[racket] Cost of the contract boundary in the math library
Moving to dev so as to not upset the locals with preliminary results. :D
On 11/03/2012 09:20 AM, Matthias Felleisen wrote:
> Last night Sam, Tony and I had a discussion on TR/R boundaries
> for his "racket on a router" project. Tony ported his software
> from Racket to Typed Racket and stopped halfway in between. The
> 'framework' (aka kernel) is now in TR and the 'user program' aka
> 'client' lives in R. I had predicted that the boundary between the
> two would cause a severe performance and Tony has now confirmed
> this conjecture. (We are talking factors not small percentages.)
>
> As you get racket/math ready for production, I think you too should
> measure the performance hit from going across the boundary.
I've already done that somewhat. First-order functions are okay; all the
new flonum functions, special functions, bigfloats, number theory, etc.,
run at a decent clip on the untyped side of the contract boundary. For
example, I get 4 million `gamma' applications per second in TR, and 1.2
million per second untyped.
(I think the difference for `gamma' is more about how well Vincent and
Matthew have done with TR's optimizer and the JIT. Thanks to their work,
computing gamma comes down to about 100 flops running right on the CPU.)

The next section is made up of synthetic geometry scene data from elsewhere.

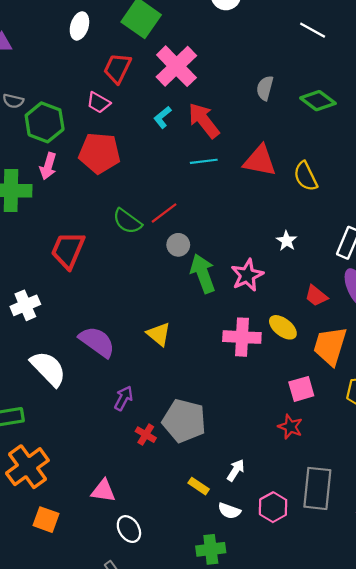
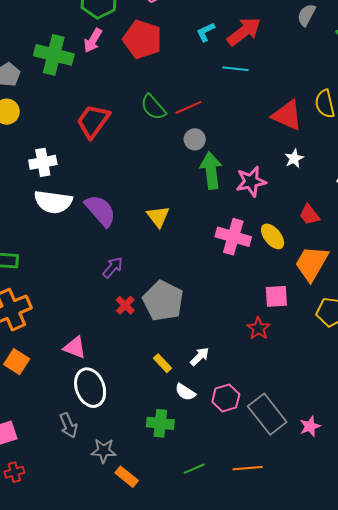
cyan L-shape: (162, 117) -> (206, 32), moved
red arrow: (204, 120) -> (244, 32), turned 78
red triangle: (260, 161) -> (287, 115), moved
white semicircle: (48, 369) -> (53, 202), moved, turned 129
gray rectangle: (317, 488) -> (267, 414), moved, turned -57
white ellipse: (129, 529) -> (90, 388), size x1.5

Higher-order functions, though, are dog slow. In particular, all the
array functions are higher-order, because an array is just a function
with a rectangular domain; e.g. `array-map' is composition. Here's a
program that times computing the elements of an array:
#lang racket
(require math/array)
(define arr
(build-array #(3 3) (λ (js)
(match-define (vector j0 j1) js)
(+ j0 j1))))
arr
(for ([_ (in-range 5)])
(time (for ([_ (in-range 50000)])
(array-strict arr))))
This is the output I get:
(array [[0 1 2] [1 2 3] [2 3 4]])
cpu time: 2680 real time: 2684 gc time: 170
cpu time: 2650 real time: 2659 gc time: 140
cpu time: 2660 real time: 2662 gc time: 170
cpu time: 2650 real time: 2653 gc time: 170
cpu time: 2660 real time: 2660 gc time: 160
Changing the language to "typed/racket", I get this:
(array [[0 1 2] [1 2 3] [2 3 4]])
cpu time: 90 real time: 90 gc time: 20
cpu time: 70 real time: 77 gc time: 0
cpu time: 80 real time: 75 gc time: 10
cpu time: 80 real time: 77 gc time: 10
cpu time: 80 real time: 82 gc time: 20
So here, the contract boundary slows things down 33x.

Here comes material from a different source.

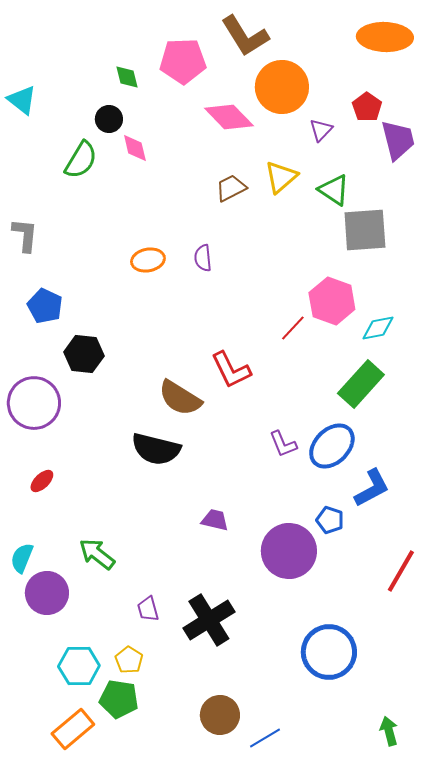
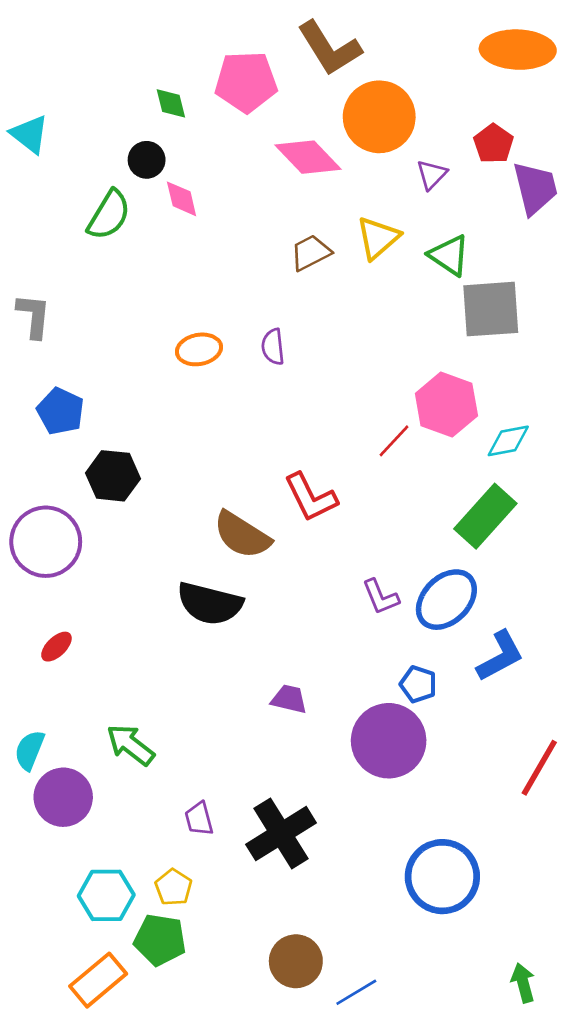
blue pentagon: (330, 520) -> (418, 684), moved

Huh. I just tried `make-array', which creates the array's function in TR
code, and I get 53x. I didn't expect that. I also get 20x for using
distribution objects, which are immutable structs that contain functions
that are only created in TR code.
> If it
> is bad, we should consider including both a typed and an untyped
> variant where the latter is generated from the former (I believe
> you are working in TR so that's why I wrote the last sentence).
> That is, when the library is installed the Untyped one should be
> generated by disabling types and type checking.
We should consider it, then, unless there's a way to significantly speed
up a type's generated, higher-order contracts.
I'm a bit confused about how this would help, though. The interface
between the library and the user will still have to be contracted, so
where does the performance gain come from?
Neil ⊥